Perseguição é algo que acompanha minha trajetória política. Aos 27 anos, quando era deputado no Amapá, denunciei um esquema de corrupção e narcotráfico. Meus familiares passaram a ser perseguidos, fui ameaçado de morte, e meus filhos tinham de ser acompanhados por escolta policial até a escola. Enfim, nunca me intimidei com isso. Combater criminosos foi a escolha que fiz desde o começo da minha trajetória. Não foram os criminosos de ontem que me intimidaram. Não serão as milícias e os criminosos fascistas de hoje que o farão.

Qual a maior ameaça já sofrida por liderar no Senado a oposição ao governo? 

Ameaças de toda a sorte. Desde a de levar tiro, de ser agredido… Sofri bastante durante o incurso da CPI e sofro sempre, toda sorte de ameaças. Faz parte do ofício e do dever histórico que estamos vivendo.

Gilberto Gil, quando ministro, foi um dos poucos (talvez o único) a olhar para a Cultura como um organismo multifacetado, contemplando manifestações variadas.  A Cultura precisa de fato de um gestor-artista?

Primeiro, precisamos demitir Bolsonaro para reconstruir a Política Nacional de Cultura. A Cultura foi destruída. A maior humilhação da Cultura brasileira é ter figuras como essas que estão à frente da Secretaria, e não mais Ministério da Cultura. Antes era um cara (o então secretário Roberto Alvim) que imitava (Joseph) Goebbels, um nazista. Agora, um dos mais despreparados,  antípodas e antagônicos representantes do que tem de pior do fascismo bolsonarista. O senhor Mario Frias, atual secretário, é o retrato inconteste do quanto que a Cultura brasileira está sendo humilhada. A grande riqueza do nosso país é a Cultura e, por conta disso, ela precisa ser restaurada. Seja com políticas de financiamento ao audiovisual ou com políticas de valorização das nossas artes. Grandes nomes da Cultura, que perderam suas vidas nesses tempos triste do Bolsonarismo, sequer recebem uma menção do presidente da República! Independentemente de quem seja (ministro da Cultura), e temos nomes fantásticos nas artes, precisamos primeiro derrotar esses tempos para reconstruir a Política Nacional de Cultura.

Parte da sociedade vê a classe artística como um ente que “mama nas tetas” da Lei Rouanet. Desconhecem que a lei autoriza a captação de patrocínio que, na grande maioria das vezes, vem do setor privado. Como o senhor vê esse tipo de posicionamento na sociedade? 

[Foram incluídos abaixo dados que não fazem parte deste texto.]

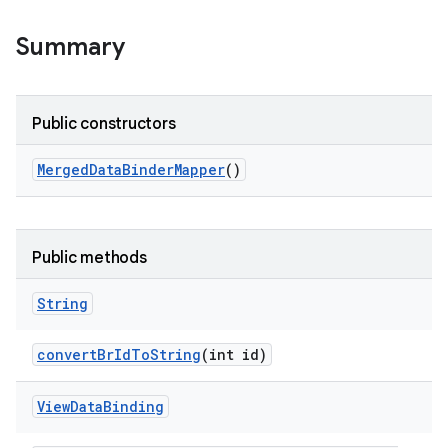
Summary
Public constructors
Merged
Data
Binder
Mapper
()
Public methods
String
convert
Br
Id
To
String
(int id)
View
Data
Binding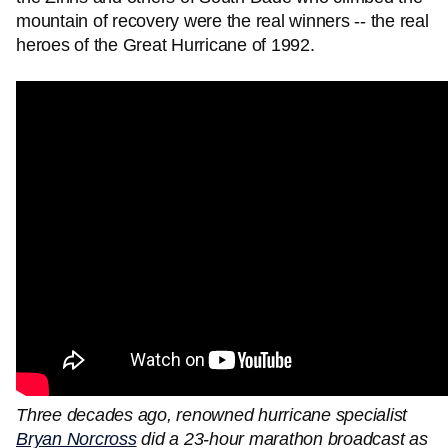
mountain of recovery were the real winners -- the real
heroes of the Great Hurricane of 1992.
Three decades ago, renowned hurricane specialist
Bryan Norcross
did a 23-hour marathon broadcast as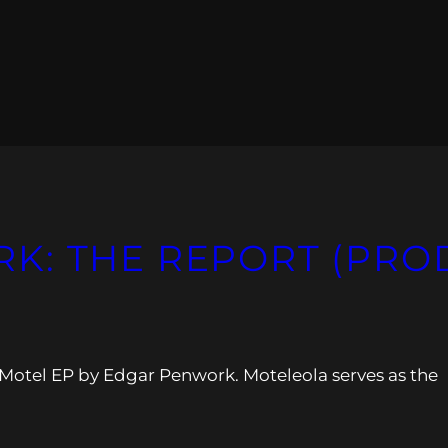
: THE REPORT (PROD
 Motel EP by Edgar Penwork. Moteleola serves as the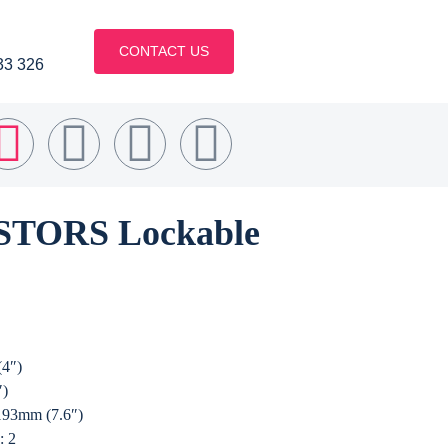
CONTACT US
33 326
TORS Lockable
(4″)
″)
 193mm (7.6″)
: 2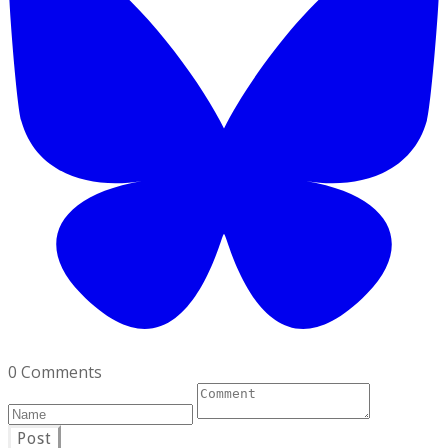
0 Comments
Post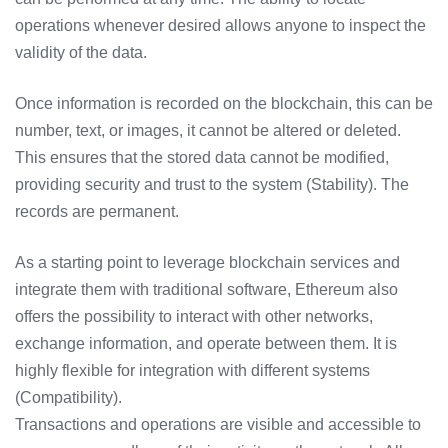
operations whenever desired allows anyone to inspect the
validity of the data.
Once information is recorded on the blockchain, this can be
number, text, or images, it cannot be altered or deleted.
This ensures that the stored data cannot be modified,
providing security and trust to the system (Stability). The
records are permanent.
As a starting point to leverage blockchain services and
integrate them with traditional software, Ethereum also
offers the possibility to interact with other networks,
exchange information, and operate between them. It is
highly flexible for integration with different systems
(Compatibility).
Transactions and operations are visible and accessible to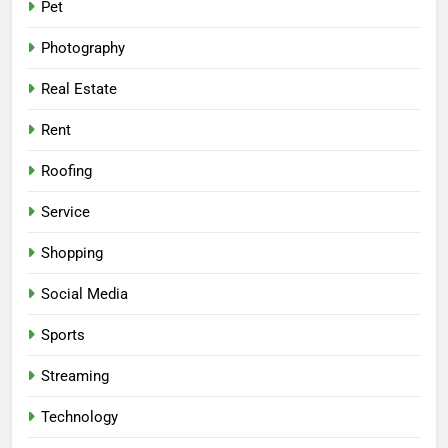
Pet
Photography
Real Estate
Rent
Roofing
Service
Shopping
Social Media
Sports
Streaming
Technology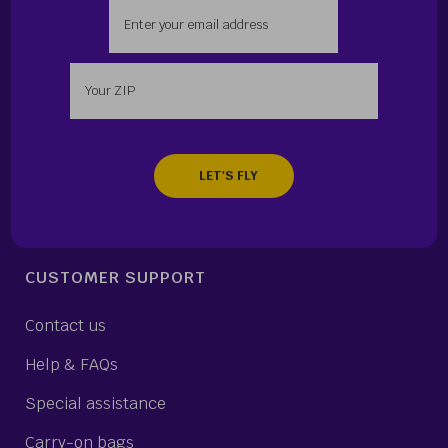
Enter your email address
Enter your zip
CUSTOMER SUPPORT
Contact us
Help & FAQs
Special assistance
Carry-on bags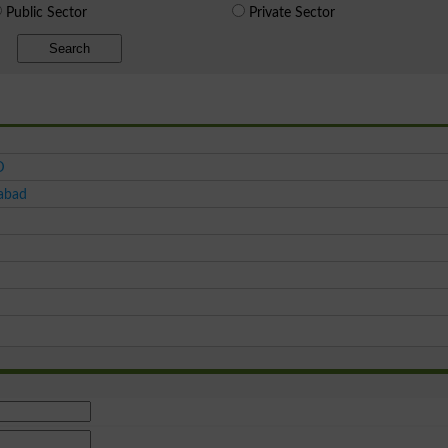
Public Sector
Private Sector
Search
D
tabad
d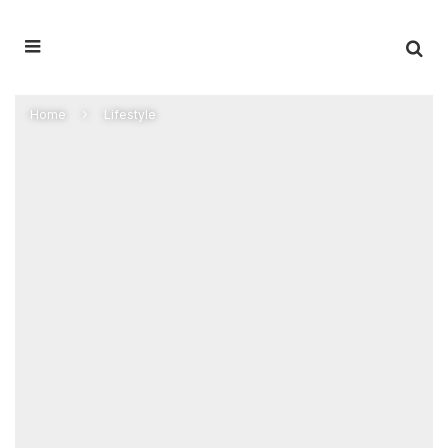
Home
Lifestyle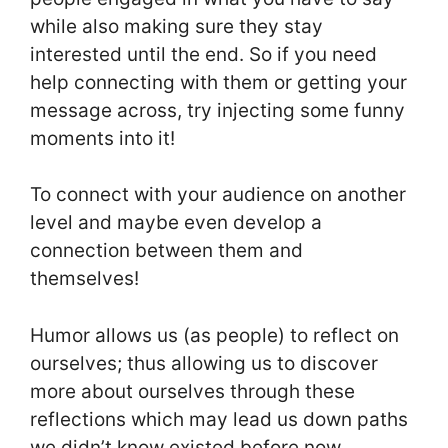
while also making sure they stay
interested until the end. So if you need
help connecting with them or getting your
message across, try injecting some funny
moments into it!
To connect with your audience on another
level and maybe even develop a
connection between them and
themselves!
Humor allows us (as people) to reflect on
ourselves; thus allowing us to discover
more about ourselves through these
reflections which may lead us down paths
we didn’t know existed before now.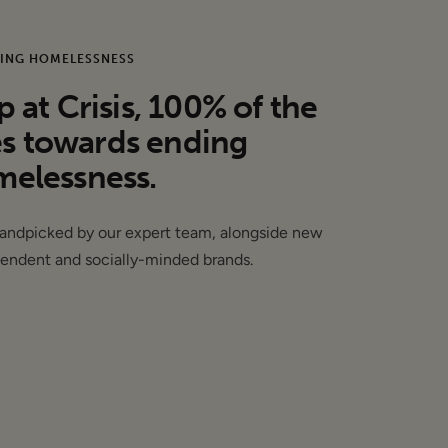
ING HOMELESSNESS
may have sample
at Crisis, 100% of the
es towards ending
elessness.
handpicked by our expert team, alongside new
endent and socially-minded brands.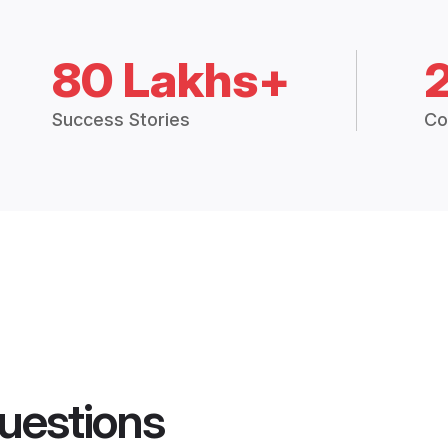
80 Lakhs+
Success Stories
Co
uestions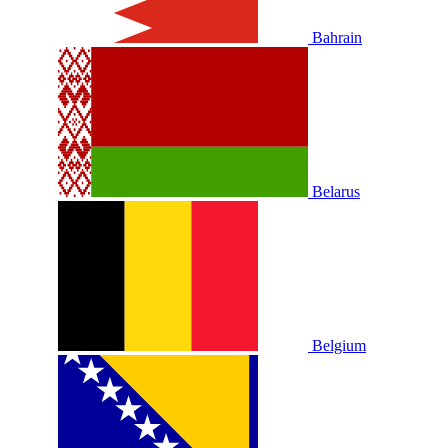
Bahrain
Belarus
Belgium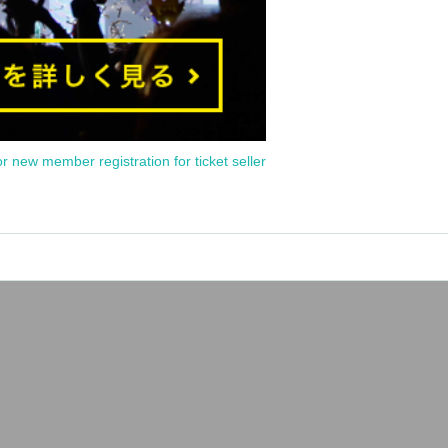
or new member registration for ticket seller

Esse posicionamento é o retrato do Bolsonarismo. Entendamos o que é o Bolsonarismo: um movimento que tem suas raízes no que tem de pior na formação da sociedade do Estado brasileiro. É o que tem de pior. Esse tipo de comportamento preconceituoso com os artistas só representa um extrato social misógino, machista, autoritário, homofóbico, preconceituoso, antiliterato, anti-intelecto, anti-Brasil, anti tudo o que nós temos de melhor e foi formado por nós. Uma tragédia que lamentavelmente exerce esse preconceito. Vamos ter muito trabalho para desconstruir esse aparato de mentiras.

A vereadora Marielle Franco morreu por defender as diferenças e por combater as milícias. Como o senhor vê o fato de esse crime não ter sido desvendado até hoje?

Não foi desvendado porque as autoridades , sejam as do Rio de Janeiro ou as federais,  nunca se interessaram em desvendar. Não foi desvendado porque as raízes do crime estão na estrutura miliciana montada no Rio de Janeiro, essa estrutura de poder montada no Rio. É por isso que o crime não foi desvendado.

Antes de político o senhor foi professor… Quando o país vai tratar os professores com a dignidade que merecem?

Só uma correção na sua pergunta: eu sou professor e estou exercendo um mandato político. Quero terminar meus dias dando aula. É o que mais me apraz. Quando esse tempo triste passar, e vai passar, uma das tarefas que vamos ter é a de reconstruir a educação brasileira. E a inauguraremos começando pela valorização dos professores. Com os professores valorizados, a educação e o futuro terão a dignidade que merecem.